* PROBLEM TO WORK ON
Retype, without any change, the first line of the records and every line after it through the one containing "un collègue flamand".

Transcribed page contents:
◆ ◆ ◆ ◆ ◆

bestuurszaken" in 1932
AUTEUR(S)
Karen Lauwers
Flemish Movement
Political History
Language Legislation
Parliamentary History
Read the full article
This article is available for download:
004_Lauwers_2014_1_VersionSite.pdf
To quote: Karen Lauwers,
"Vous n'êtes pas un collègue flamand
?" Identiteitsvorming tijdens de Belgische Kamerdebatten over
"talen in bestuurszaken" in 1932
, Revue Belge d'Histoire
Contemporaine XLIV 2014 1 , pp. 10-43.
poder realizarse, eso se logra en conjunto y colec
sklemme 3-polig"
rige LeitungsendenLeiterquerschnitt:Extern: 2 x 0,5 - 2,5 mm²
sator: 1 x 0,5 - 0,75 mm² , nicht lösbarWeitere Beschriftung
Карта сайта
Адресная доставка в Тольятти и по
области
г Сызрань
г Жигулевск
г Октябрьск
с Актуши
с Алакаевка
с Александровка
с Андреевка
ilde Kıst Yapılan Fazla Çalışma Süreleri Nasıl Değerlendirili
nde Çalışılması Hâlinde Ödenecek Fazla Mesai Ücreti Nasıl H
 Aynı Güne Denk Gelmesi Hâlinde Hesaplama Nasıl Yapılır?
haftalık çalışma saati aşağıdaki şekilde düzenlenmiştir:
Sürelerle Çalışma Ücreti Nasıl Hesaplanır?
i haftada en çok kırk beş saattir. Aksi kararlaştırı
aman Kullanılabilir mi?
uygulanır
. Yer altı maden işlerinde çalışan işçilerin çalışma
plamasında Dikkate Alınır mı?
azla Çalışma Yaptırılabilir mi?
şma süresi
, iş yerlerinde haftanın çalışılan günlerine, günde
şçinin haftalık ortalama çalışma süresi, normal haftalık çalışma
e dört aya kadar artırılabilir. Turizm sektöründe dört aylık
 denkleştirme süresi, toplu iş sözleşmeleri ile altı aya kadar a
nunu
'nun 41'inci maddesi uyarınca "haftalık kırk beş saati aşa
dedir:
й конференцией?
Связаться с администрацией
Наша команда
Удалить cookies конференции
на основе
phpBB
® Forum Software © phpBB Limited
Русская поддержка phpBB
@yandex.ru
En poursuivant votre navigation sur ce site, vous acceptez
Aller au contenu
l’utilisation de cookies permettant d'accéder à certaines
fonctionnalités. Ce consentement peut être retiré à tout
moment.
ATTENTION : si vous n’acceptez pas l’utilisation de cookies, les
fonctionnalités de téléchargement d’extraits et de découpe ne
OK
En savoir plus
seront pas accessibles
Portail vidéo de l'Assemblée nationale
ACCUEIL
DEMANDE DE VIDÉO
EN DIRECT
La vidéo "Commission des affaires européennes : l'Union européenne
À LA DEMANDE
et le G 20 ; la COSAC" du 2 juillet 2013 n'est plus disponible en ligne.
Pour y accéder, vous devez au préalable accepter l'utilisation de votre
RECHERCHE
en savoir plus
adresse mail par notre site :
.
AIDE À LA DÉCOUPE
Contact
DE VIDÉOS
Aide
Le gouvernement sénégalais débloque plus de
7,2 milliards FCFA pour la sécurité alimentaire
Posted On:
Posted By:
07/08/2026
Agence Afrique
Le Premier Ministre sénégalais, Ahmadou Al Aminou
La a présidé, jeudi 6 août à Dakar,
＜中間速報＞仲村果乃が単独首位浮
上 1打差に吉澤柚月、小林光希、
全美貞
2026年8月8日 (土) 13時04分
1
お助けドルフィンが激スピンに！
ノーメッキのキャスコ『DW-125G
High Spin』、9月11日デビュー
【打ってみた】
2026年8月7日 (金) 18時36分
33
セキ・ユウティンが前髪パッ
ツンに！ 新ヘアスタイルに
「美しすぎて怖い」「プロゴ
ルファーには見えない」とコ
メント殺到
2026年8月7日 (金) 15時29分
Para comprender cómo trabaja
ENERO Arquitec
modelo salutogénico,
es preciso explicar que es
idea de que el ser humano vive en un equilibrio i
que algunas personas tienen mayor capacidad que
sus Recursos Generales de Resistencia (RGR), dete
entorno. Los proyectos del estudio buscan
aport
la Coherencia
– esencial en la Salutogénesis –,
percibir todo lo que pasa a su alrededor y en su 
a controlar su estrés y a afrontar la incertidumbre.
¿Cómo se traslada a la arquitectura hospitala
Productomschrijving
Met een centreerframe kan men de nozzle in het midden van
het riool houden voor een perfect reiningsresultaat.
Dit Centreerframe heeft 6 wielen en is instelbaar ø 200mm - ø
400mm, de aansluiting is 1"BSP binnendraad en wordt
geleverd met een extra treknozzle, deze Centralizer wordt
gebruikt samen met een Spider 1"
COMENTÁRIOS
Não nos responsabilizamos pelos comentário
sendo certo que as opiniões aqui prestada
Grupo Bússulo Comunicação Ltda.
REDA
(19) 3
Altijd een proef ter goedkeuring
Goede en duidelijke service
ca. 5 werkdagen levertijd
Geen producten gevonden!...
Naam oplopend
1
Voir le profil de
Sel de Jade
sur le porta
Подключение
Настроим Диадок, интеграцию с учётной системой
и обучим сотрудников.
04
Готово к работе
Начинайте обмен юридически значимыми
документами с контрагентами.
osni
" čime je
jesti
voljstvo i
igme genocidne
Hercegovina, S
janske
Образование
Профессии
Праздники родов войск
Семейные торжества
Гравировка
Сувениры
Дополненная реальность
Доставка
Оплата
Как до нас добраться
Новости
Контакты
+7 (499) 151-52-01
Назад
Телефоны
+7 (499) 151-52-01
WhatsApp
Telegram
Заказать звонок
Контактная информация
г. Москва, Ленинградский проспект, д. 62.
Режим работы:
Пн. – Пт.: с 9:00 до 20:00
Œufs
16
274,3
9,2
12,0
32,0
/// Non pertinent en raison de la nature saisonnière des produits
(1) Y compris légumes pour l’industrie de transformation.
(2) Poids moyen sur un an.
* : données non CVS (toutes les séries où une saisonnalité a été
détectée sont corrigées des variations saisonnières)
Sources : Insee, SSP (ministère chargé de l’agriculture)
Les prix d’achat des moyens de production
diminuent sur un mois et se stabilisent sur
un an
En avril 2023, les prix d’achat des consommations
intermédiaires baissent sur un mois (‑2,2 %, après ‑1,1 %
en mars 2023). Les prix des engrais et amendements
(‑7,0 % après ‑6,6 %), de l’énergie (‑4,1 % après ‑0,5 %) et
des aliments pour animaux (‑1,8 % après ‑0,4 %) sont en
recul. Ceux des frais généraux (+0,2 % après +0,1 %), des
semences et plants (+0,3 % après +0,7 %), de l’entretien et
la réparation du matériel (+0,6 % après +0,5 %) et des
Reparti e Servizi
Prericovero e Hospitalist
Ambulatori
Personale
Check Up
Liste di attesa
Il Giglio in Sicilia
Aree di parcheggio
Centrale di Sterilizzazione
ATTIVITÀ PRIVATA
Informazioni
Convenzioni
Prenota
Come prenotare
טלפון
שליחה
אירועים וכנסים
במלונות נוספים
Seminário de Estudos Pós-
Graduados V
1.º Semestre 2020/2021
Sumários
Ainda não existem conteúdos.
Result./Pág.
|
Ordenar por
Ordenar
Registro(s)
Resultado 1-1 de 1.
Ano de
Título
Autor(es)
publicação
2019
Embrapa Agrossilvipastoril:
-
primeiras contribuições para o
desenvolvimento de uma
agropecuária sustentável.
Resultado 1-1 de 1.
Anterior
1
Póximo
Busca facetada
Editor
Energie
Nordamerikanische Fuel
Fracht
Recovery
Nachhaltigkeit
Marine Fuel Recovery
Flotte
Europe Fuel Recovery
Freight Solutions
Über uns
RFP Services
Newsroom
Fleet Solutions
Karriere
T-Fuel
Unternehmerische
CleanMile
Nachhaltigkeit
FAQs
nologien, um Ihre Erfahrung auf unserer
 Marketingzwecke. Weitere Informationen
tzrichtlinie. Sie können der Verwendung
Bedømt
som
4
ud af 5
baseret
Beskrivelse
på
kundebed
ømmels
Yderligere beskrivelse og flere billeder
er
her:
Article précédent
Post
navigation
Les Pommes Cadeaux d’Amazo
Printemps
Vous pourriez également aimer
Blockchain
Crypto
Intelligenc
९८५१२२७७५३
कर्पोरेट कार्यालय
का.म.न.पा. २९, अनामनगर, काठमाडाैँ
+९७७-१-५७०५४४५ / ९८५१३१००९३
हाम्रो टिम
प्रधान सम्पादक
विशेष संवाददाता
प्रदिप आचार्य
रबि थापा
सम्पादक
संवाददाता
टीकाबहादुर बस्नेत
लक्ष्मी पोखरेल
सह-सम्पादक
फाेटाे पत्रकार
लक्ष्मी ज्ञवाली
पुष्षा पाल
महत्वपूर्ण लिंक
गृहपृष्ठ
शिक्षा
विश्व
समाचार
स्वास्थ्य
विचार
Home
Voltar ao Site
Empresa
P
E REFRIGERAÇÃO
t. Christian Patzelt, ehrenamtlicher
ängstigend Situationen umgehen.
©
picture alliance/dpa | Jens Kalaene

◆ ◆ ◆ ◆ ◆

* RESULT OF THE EXERCISE
bestuurszaken" in 1932
AUTEUR(S)
Karen Lauwers
Flemish Movement
Political History
Language Legislation
Parliamentary History
Read the full article
This article is available for download:
004_Lauwers_2014_1_VersionSite.pdf
To quote: Karen Lauwers,
"Vous n'êtes pas un collègue flamand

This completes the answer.